Explore practical aspects:

  • Codecs - Encoding and decoding strategies
  • Regular Types - Why Bernoulli types violate regularity

Building the Project

# Configure build with tests
cmake -B build -DBERNOULLI_BUILD_TESTS=ON -DBERNOULLI_BUILD_EXAMPLES=ON

# Build
cmake --build build

# Run tests
cd build && ctest --output-on-failure

Documentation

This documentation is built with MkDocs using the Material theme.

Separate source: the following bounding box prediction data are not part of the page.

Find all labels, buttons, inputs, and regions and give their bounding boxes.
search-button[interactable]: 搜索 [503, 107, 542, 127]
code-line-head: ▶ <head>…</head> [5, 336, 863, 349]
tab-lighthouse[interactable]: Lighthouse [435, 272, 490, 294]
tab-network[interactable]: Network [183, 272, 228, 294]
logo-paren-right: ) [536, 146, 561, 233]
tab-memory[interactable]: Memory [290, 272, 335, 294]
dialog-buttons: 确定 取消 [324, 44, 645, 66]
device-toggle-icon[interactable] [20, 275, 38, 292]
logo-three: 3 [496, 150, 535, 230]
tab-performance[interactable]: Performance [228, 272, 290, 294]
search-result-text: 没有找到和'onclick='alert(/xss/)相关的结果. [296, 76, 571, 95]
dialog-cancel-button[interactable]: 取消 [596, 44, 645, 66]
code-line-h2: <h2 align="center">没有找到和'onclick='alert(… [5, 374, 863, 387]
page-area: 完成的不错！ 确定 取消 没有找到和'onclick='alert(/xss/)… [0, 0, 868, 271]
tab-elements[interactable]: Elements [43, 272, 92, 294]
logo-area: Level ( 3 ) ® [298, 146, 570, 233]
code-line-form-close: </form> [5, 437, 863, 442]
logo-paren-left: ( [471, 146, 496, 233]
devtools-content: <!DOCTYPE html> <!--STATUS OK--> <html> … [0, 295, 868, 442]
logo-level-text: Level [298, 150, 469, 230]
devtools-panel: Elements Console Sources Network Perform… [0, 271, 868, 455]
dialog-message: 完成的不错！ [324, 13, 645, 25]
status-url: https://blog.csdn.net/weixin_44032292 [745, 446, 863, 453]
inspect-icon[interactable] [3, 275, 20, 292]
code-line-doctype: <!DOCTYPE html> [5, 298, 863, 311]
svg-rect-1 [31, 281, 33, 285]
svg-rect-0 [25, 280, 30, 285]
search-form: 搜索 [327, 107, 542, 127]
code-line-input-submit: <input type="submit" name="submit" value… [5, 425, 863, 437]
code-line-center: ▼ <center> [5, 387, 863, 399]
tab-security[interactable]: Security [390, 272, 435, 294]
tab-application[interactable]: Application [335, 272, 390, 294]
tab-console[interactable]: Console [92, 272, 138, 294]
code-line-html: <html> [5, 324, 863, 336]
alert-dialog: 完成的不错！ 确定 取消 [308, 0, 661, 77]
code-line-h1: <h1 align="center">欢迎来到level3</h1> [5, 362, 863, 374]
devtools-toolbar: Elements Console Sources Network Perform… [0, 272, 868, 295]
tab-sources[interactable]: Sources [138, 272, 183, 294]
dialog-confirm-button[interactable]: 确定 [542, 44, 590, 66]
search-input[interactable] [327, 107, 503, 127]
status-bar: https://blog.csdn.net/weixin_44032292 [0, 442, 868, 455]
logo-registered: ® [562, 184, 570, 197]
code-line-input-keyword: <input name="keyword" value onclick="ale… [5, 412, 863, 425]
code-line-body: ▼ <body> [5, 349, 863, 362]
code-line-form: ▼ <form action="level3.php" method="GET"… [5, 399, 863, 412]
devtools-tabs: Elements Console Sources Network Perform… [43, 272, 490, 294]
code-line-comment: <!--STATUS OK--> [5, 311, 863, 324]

# Install MkDocs with Material theme
pip install mkdocs-material

# Serve documentation locally
mkdocs serve

# Build static site
mkdocs build

Project Structure

bernoulli_data_type/
├── include/              # Header-only C++ library
│   ├── bernoulli_bool/
│   ├── bernoulli_set/
│   ├── bernoulli_map/
│   └── ...
├── tests/                # Test suite
├── docs/                 # Documentation
│   ├── theory/           # Theoretical foundations
│   ├── implementation/   # Implementation guides
│   └── api/              # API reference (Doxygen)
├── papers-latex/         # Academic papers (LaTeX sources)
└── research/             # Research notes and experiments

Contributing

This project is under active development. See the GitHub repository for the latest updates.

License

See the LICENSE file in the repository for licensing information.

About

The Bernoulli data type framework was developed to provide a rigorous foundation for probabilistic data structures and oblivious computing. It generalizes concepts from information theory, binary classification, and type theory into a unified framework for approximate computation.